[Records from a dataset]
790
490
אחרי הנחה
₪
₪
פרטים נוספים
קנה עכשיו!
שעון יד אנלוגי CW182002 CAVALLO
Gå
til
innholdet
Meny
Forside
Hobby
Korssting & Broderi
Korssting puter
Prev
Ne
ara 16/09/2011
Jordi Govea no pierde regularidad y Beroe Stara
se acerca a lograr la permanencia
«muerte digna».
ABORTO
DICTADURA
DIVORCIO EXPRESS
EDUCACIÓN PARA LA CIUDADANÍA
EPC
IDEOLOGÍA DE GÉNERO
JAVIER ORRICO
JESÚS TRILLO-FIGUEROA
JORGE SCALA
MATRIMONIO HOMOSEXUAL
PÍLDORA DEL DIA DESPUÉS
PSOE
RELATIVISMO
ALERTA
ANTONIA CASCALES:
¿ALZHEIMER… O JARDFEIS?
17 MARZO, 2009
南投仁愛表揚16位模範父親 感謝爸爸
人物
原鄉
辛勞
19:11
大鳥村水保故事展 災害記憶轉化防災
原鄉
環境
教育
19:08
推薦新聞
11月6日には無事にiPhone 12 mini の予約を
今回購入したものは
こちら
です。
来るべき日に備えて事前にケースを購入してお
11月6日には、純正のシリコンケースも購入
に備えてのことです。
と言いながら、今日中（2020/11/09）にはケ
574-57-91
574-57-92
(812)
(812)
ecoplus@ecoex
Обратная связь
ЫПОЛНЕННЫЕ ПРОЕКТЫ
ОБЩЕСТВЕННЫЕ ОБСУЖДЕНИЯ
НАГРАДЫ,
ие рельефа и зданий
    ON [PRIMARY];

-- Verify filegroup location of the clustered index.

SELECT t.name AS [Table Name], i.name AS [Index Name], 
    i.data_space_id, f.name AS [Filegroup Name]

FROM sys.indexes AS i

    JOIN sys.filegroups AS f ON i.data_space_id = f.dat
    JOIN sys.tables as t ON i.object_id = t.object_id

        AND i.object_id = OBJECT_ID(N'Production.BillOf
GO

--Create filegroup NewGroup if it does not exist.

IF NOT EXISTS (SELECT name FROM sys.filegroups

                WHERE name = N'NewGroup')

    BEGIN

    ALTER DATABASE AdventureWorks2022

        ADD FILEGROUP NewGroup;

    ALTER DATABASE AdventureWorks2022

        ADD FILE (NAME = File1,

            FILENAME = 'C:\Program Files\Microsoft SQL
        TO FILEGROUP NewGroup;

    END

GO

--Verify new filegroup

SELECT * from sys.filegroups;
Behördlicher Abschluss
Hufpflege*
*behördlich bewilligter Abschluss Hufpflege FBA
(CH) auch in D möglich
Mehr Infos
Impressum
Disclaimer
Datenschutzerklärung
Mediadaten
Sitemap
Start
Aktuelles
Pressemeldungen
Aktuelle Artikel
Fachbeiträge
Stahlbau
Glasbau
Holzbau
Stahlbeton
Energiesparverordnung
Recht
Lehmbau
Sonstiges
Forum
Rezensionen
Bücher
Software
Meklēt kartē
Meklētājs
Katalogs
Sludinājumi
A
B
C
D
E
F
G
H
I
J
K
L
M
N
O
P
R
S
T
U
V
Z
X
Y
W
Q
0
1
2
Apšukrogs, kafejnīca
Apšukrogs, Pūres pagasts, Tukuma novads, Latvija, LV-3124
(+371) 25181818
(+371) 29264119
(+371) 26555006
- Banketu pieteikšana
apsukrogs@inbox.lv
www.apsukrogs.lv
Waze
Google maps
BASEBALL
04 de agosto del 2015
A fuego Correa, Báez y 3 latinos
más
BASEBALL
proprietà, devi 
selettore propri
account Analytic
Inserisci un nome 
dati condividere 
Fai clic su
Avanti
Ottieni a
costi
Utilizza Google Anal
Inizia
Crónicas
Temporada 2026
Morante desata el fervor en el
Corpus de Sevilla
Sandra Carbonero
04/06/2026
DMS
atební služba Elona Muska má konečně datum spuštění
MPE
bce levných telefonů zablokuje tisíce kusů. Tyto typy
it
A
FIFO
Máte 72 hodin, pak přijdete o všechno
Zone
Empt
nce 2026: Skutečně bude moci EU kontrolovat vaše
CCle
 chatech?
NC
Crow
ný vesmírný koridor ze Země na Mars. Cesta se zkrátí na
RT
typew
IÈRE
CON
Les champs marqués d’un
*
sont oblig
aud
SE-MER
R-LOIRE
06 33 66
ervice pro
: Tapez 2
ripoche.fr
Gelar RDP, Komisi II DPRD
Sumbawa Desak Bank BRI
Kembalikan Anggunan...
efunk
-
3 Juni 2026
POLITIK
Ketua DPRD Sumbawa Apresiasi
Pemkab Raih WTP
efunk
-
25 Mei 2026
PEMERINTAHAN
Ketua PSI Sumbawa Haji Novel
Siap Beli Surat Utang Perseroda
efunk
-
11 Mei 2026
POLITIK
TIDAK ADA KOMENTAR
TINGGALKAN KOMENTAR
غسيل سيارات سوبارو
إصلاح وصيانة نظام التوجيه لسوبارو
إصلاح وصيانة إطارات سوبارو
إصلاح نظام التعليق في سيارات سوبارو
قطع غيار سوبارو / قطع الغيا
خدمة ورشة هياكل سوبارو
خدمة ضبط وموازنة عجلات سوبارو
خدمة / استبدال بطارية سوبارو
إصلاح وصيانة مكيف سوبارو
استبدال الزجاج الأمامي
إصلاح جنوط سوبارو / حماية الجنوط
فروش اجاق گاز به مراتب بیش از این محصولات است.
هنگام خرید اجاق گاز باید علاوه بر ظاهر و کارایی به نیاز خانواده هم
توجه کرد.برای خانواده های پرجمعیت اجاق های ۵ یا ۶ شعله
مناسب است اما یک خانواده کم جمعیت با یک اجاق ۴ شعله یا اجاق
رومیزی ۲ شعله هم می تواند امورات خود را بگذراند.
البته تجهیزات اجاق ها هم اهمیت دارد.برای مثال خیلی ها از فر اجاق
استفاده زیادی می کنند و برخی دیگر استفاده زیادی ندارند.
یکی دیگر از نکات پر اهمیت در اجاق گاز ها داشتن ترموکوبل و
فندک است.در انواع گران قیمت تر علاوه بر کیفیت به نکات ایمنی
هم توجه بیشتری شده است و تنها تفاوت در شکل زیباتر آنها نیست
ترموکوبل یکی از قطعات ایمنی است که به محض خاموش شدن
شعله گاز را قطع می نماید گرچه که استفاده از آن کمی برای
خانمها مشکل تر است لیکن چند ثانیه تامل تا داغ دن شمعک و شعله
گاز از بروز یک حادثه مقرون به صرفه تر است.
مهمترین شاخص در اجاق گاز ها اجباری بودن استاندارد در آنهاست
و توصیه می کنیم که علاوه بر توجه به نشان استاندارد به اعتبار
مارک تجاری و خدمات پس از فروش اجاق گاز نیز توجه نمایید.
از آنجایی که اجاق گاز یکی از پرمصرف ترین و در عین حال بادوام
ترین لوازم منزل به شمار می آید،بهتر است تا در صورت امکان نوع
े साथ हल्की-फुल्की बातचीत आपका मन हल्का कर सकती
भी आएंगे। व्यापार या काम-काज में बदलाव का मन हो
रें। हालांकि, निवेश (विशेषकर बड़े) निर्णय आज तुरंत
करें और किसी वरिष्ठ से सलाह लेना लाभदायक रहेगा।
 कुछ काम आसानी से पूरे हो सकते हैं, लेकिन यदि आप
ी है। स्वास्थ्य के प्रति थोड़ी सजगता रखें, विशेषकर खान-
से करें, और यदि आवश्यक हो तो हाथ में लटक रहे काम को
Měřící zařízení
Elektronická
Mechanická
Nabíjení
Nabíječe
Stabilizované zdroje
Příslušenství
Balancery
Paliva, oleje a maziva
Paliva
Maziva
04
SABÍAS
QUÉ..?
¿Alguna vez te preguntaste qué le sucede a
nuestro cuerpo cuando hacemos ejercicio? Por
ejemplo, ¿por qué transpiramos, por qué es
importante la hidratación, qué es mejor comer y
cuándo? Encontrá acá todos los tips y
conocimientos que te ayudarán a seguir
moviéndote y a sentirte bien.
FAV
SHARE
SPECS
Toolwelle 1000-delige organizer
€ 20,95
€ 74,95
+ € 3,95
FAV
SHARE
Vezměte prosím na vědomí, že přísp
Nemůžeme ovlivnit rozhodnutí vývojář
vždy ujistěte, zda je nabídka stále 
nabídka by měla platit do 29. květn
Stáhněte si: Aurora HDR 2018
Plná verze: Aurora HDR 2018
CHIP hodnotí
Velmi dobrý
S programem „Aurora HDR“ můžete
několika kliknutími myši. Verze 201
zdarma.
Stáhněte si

YOUR GOAL: In the data above, which lines include "Verify"? Return those lines.

WRITTEN ANSWER:
-- Verify filegroup location of the clustered index.
--Verify new filegroup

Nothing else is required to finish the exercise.